Our approach to data modernization
Our approach to data modernization spans six interdependent capability zones, each built to solve a distinct organizational pressure point. Data strategy work starts with a clear-eyed assessment of where the business stands and where its data architecture needs to go, covering enterprise data strategy, maturity assessment, and architecture aligned tightly to governance and integrity standards. Data analytics capabilities center on next-generation business intelligence and AI-enabled analytics that surface actionable insights, not dashboards nobody reads. Data governance and management handles the unglamorous but critical work: master data management, lineage tracking, quality assurance, and the catalogs that make shared access genuinely feasible. Data operations introduces agility through Data as a Service models, ServiceNow integration, and data monetization frameworks. Data engineering modernizes the underlying infrastructure with advanced pipelines, ETL transformation, migration solutions, and the modeling work that makes scaled analytics possible. And data IP capabilities apply all of this to specific business functions, including customer service, marketing, contact centers, and IT asset management. Think of it as a blueprint, not a menu. Each capability reinforces the others, which is why organizations engaging across the full stack consistently see disproportionate returns.
Execution is where most data modernization programs break down
The strategy looks credible in a presentation. Six months into a migration project, complexity overtakes the original estimate and momentum stalls. We address this directly through a structured methodology that applies AI at the operational level, not just as a framing device. Migration strategy begins with a tailored assessment of source and target databases, producing a report that captures real complexities, effort, and honest timelines. From there, AI/ML-led schema migration extends coverage wherever standard conversion tools fall short, with generative AI closing the gaps. Code conversion runs through a Gen AI-based accelerator paired with a human-in-the-loop methodology, so output is fast and actually correct. Data migration uses Gen AI for script creation, custom processes for change data capture, and built-in recovery mechanisms. Post-migration data validation is generated through AI-created test cases aligned with downstream consumption patterns, removing the guesswork from a stage organizations routinely underinvest in. The cloud-based migration framework is platform-agnostic and adapts to complexity and multi-environment scenarios. That matters enormously for enterprises still mid-rationalization on their infrastructure. This is what enterprise AI solutions at the engineering layer actually look like in practice.

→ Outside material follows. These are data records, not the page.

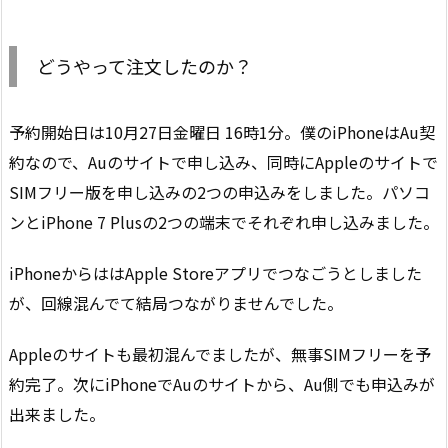
どうやって注文したのか？
予約開始日は10月27日金曜日 16時1分。僕のiPhoneはAu契
約なので、Auのサイトで申し込み、同時にAppleのサイトで
SIMフリー版を申し込みの2つの申込みをしました。パソコ
ンとiPhone 7 Plusの2つの端末でそれぞれ申し込みました。
iPhoneからははApple Storeアプリでつなごうとしました
が、回線混んでて結局つながりませんでした。
Appleのサイトも最初混んでましたが、無事SIMフリーを予
約完了。次にiPhoneでAuのサイトから、Au側でも申込みが
出来ました。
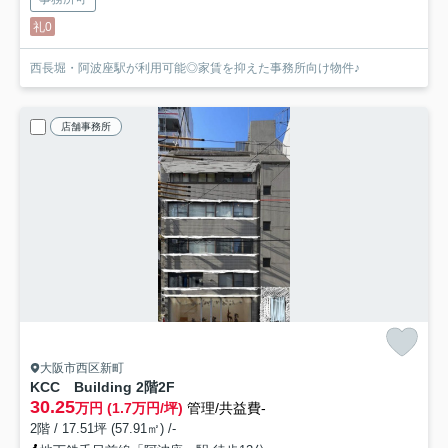
礼0
西長堀・阿波座駅が利用可能◎家賃を抑えた事務所向け物件♪
店舗事務所
大阪市西区新町
KCC Building 2階
2F
30.25
万円 (1.7万円/坪)
管理/共益費-
2階 / 17.51坪 (57.91㎡) /-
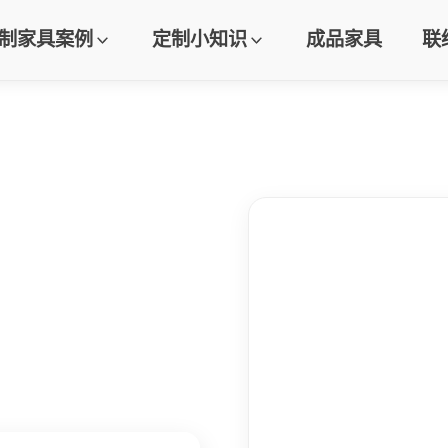
制家具案例
定制小知识
成品家具
联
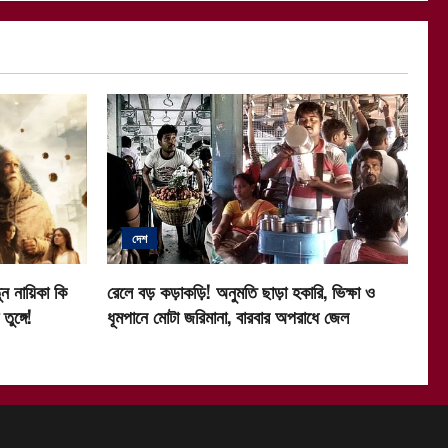
দেশ
ন নায়িকা কি
রেলে বড় কড়াকড়ি! অনুমতি ছাড়া হকারি, ভিক্ষা ও
ুঙ্গে!
ধূমপানে মোটা জরিমানা, বারবার অপরাধে জেল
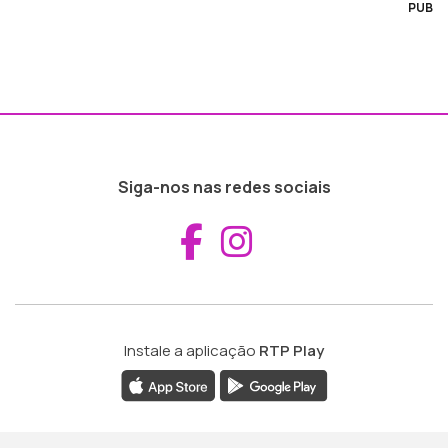
PUB
Siga-nos nas redes sociais
Aceder ao Fac
Aceder ao I
Instale a aplicação
RTP Play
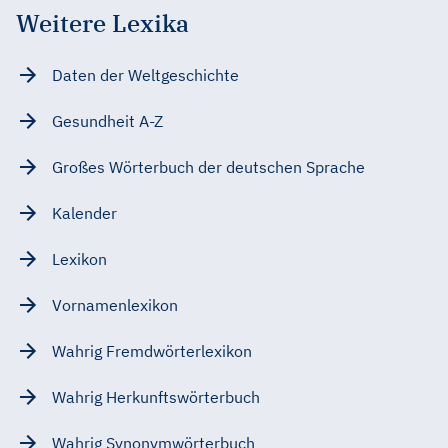
Weitere Lexika
Daten der Weltgeschichte
Gesundheit A-Z
Großes Wörterbuch der deutschen Sprache
Kalender
Lexikon
Vornamenlexikon
Wahrig Fremdwörterlexikon
Wahrig Herkunftswörterbuch
Wahrig Synonymwörterbuch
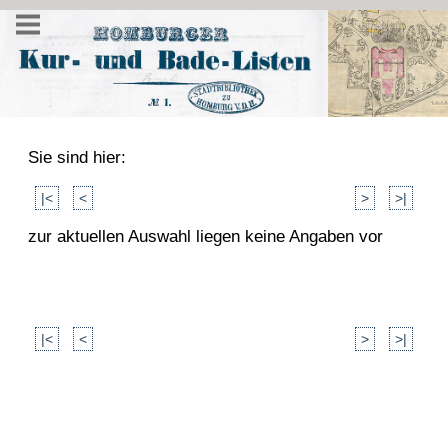
Sie sind hier:
|<
<
>
>|
zur aktuellen Auswahl liegen keine Angaben vor
|<
<
>
>|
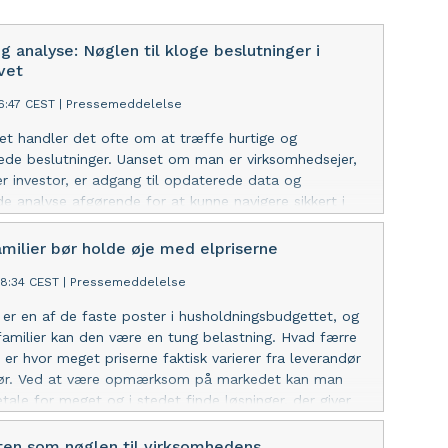
g analyse: Nøglen til kloge beslutninger i
vet
16:47 CEST
|
Pressemeddelelse
ivet handler det ofte om at træffe hurtige og
ede beslutninger. Uanset om man er virksomhedsejer,
ler investor, er adgang til opdaterede data og
 analyse afgørende for at kunne navigere sikkert i
n af de mest effektive måder at opnå dette overblik
t benytte digitale værktøjer, som samler
amilier bør holde øje med elpriserne
information ét sted. En af de platforme, der skiller
48:34 CEST
|
Pressemeddelelse
t ud, er Virmo.dk. Her kan man hurtigt og nemt finde
 om danske virksomheder, herunder regnskaber,
 er en af de faste poster i husholdningsbudgettet, og
, ledelsesstruktur og branchedata. Data der skaber
amilier kan den være en tung belastning. Hvad færre
egnskab er ikke bare tal – det er et indblik i
, er hvor meget priserne faktisk varierer fra leverandør
ns helbred og udvikling. Hos Virmo.dk kan man
ndør. Ved at være opmærksom på markedet kan man
n virksomheds økonomiske situation og samtidig
tale for meget og i stedet finde løsninger, der giver
 den med lignende virksomheder. Det gør det lettere
g økonomisk. For en børnefamilie kan selv små
ere både styrker og risici. Det intuitive layout på siden
 hver måned være med til at frigøre penge til andre
ten som nøglen til virksomhedens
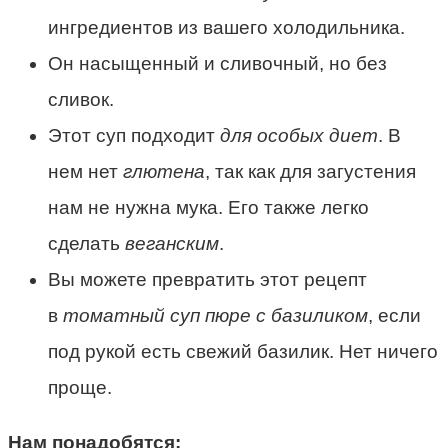
ингредиентов из вашего холодильника.
Он насыщенный и сливочный, но без
сливок.
Этот суп подходит
для особых диет
. В
нем нет
глютена
, так как для загустения
нам не нужна мука. Его также легко
сделать
веганским
.
Вы можете превратить этот рецепт
в
томатный суп пюре с базиликом
, если
под рукой есть свежий базилик. Нет ничего
проще.
Нам понадобятся:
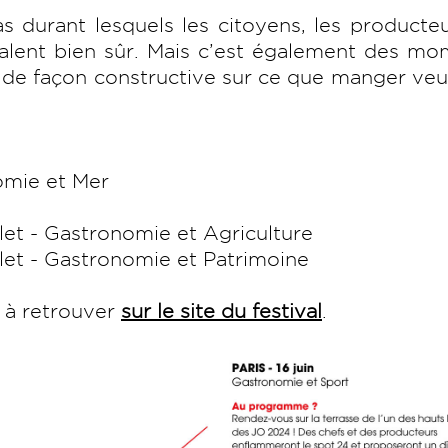
 durant lesquels les citoyens, les producteu
galent bien sûr. Mais c’est également des m
e de façon constructive sur ce que manger veu
omie et Mer
llet - Gastronomie et Agriculture
llet - Gastronomie et Patrimoine
t à retrouver
sur le site du festival
.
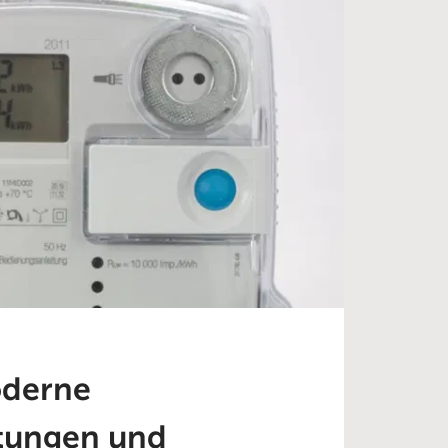
oderne
tungen und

Our solutions on ADAM: The productized form of this methodology
Four AI-native capability sets, each targeting a specific pressure point in the modern data stack. AI Data Management and Governance covers data quality, master data management, cataloging, and business glossaries. Two capabilities stand out. Agentic Data Quality gives data stewards a visually intuitive tool that doesn’t just surface problems but helps prioritize and implement fixes, making agentic AI governance a practical reality. AI-enabled Data Lineage maps data flow across disparate systems through an interactive interface that traces origins, transformations, and destinations end to end. AI Data Operations moves beyond monitoring into active problem resolution. Data observability tracks pipelines and completion rates. Log analytics monitors jobs in real time, detects issues proactively, delivers automated root cause analysis, and resolves problems without manual intervention. That’s AI-powered data governance working at the operational level. AI Data Analytics activates the intelligence layer, enabling teams to ask complex questions and surface trends, patterns, and opportunities through AI-enabled BI. Gen AI enhances decision-making by generating visual summaries of complex datasets and producing precise answers to critical business questions. AI Data Engineering focuses on the infrastructure that makes all of this sustainable: migration to modern platforms like Google BigQuery, SQL query optimization post-migration, and validation frameworks that ensure accuracy and consistency at scale. ADAM integrates with Snowflake, Databricks, and Google Cloud. Compatibility is built in, not bolted on.